▶ [Description of the task]:
The required result is each line of the entries below containing the string "from".

Items listed in a dataset
▽
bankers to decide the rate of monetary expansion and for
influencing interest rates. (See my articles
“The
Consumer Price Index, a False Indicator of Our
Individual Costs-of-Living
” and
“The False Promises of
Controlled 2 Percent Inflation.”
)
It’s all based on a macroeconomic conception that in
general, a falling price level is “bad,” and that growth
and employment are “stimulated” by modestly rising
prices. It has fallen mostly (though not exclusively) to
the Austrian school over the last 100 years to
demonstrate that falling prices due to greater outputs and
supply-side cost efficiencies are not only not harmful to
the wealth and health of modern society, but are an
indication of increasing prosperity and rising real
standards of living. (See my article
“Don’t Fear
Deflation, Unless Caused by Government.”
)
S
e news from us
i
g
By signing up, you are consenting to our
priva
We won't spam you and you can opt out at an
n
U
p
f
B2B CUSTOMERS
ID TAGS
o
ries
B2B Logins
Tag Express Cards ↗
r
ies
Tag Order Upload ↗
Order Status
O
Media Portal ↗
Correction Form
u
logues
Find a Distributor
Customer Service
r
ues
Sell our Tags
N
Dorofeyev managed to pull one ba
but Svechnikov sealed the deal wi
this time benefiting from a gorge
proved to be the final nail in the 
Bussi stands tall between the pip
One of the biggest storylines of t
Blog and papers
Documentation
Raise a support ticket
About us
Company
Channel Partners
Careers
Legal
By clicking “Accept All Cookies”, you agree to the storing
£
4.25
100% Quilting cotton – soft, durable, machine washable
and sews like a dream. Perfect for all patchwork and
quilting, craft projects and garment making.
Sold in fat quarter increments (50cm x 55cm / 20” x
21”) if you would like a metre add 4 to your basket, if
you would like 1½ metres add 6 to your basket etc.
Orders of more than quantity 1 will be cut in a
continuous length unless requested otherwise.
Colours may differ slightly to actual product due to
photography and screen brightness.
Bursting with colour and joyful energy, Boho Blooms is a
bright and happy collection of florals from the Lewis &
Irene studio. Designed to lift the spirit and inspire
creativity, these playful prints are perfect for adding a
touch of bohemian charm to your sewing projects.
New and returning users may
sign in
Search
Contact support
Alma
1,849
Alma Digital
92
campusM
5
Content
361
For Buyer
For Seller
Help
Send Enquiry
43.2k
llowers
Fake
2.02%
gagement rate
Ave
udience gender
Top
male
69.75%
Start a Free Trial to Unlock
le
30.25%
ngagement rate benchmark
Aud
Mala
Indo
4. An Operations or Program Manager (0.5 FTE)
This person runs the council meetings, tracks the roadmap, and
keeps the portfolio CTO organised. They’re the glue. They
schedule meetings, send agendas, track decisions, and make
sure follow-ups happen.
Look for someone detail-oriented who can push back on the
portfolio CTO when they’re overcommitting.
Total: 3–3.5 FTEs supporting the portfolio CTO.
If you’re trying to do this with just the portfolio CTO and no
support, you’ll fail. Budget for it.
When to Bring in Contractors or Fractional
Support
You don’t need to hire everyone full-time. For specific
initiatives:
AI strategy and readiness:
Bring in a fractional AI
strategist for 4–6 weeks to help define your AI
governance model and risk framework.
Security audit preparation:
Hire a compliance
△
▶ [Solution]:
e news from us
this time benefiting from a gorge
bright and happy collection of florals from the Lewis &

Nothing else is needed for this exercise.